Members of the Intergovernmental Panel on Climate Change are likely to advise a rapid shift from fossil fuels over the next 8 years.
They will also suggest the widespread use of carbon removal technology to limit dangerous warming.
But disputes over the exact wording of the document have delayed agreement.
The IPCC is set to publish their findings on what we can do to stem climate change on Monday.
Most of the world's leading researchers on climate change are involved in the production of IPCC reports - their summaries of the latest science, produced every six or seven years, are used by governments in their negotiations on climate change, such as those that took place at COP26 last November.
These IPCC reports are seen as the best, if slightly conservative studies on the state of climate science.
For the past two weeks, IPCC scientists and government officials from all over the world have been locked in a virtual approval session, going through this latest report on how to stop climate change line by line.
This new study will be the third of three important documents from the IPCC issued over the past eight months.
The previous two have looked at the causes and impacts of climate change, but this one will focus on mitigation - or what we can do to stop it.
This essentially means that researchers will look at how we can reduce the amount of warming gases that are emitted from human activities.
One key part of the summary report will detail what the world can do between now and 2030 to limit heating.
IPCC scientists have previously warned that to keep the rise in global temperatures under 1.5C this century, emissions from warming gases would have to halve by the end of this decade.
In this new study, the researchers will likely be encouraging a rapid reduction in fossil fuel use, especially over the next eight years.
But this is sensitive territory - many large developing countries say that they should have the right to continue to use coal, oil and gas for longer, to help grow their economies.

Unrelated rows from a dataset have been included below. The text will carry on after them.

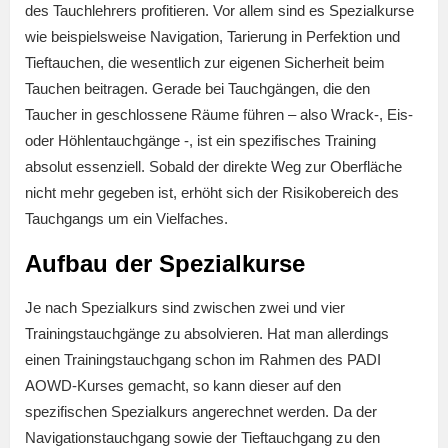
des Tauchlehrers profitieren. Vor allem sind es Spezialkurse
wie beispielsweise Navigation, Tarierung in Perfektion und
Tieftauchen, die wesentlich zur eigenen Sicherheit beim
Tauchen beitragen. Gerade bei Tauchgängen, die den
Taucher in geschlossene Räume führen – also Wrack-, Eis-
oder Höhlentauchgänge -, ist ein spezifisches Training
absolut essenziell. Sobald der direkte Weg zur Oberfläche
nicht mehr gegeben ist, erhöht sich der Risikobereich des
Tauchgangs um ein Vielfaches.
Aufbau der Spezialkurse
Je nach Spezialkurs sind zwischen zwei und vier
Trainingstauchgänge zu absolvieren. Hat man allerdings
einen Trainingstauchgang schon im Rahmen des PADI
AOWD-Kurses gemacht, so kann dieser auf den
spezifischen Spezialkurs angerechnet werden. Da der
Navigationstauchgang sowie der Tieftauchgang zu den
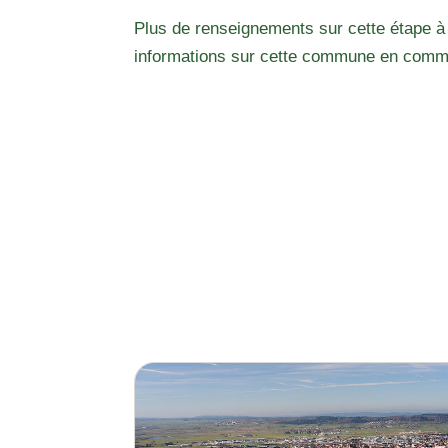
Plus de renseignements sur cette étape à
informations sur cette commune en comm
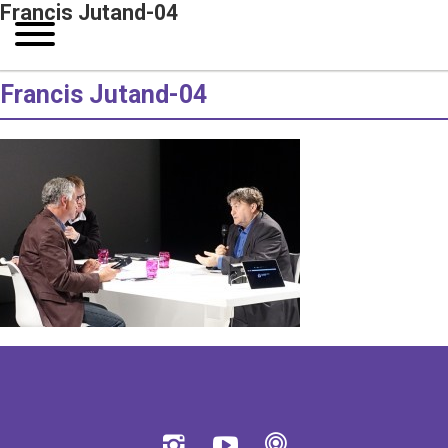
Francis Jutand-04
Francis Jutand-04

Some major fossil fuel producers are also reluctant to embrace the urgency of cutting these fuels that scientists say is absolutely necessary.
Other countries have also taken issue with questions around the use of nuclear energy.
These divisions have seen the approval session continue way past its official closing time on Friday.
According to one person with knowledge of the proceedings, it is not a surprise that the talks are running late as everyone recognises the implications this report will have on decisions that will have to be taken in next few years.
Another key part of the report will be the focus on approaches to remove CO2 from the air.
The kind of carbon removal approaches the report will consider will likely include tree planting and agriculture, as well as the more advanced technological approaches that use large machines to remove the carbon from the air.
They will also look at combined approaches, where land is used to grow crops which can be burned for energy while the carbon is captured and buried.
The use of these types of technology is controversial. Campaigners express doubts that they can be made to work economically and there are also concerns that technology could be seen as an excuse not to make the major changes in energy production that are needed.
Scientists though say that the situation is now so serious that carbon dioxide removal will be needed in addition to massive cuts in emissions.
The discussions to approve the report's Summary for Policymakers, due on Monday, have been one of the longest in IPCC history.
Delegates worked through Saturday night and well into Sunday to finish the document.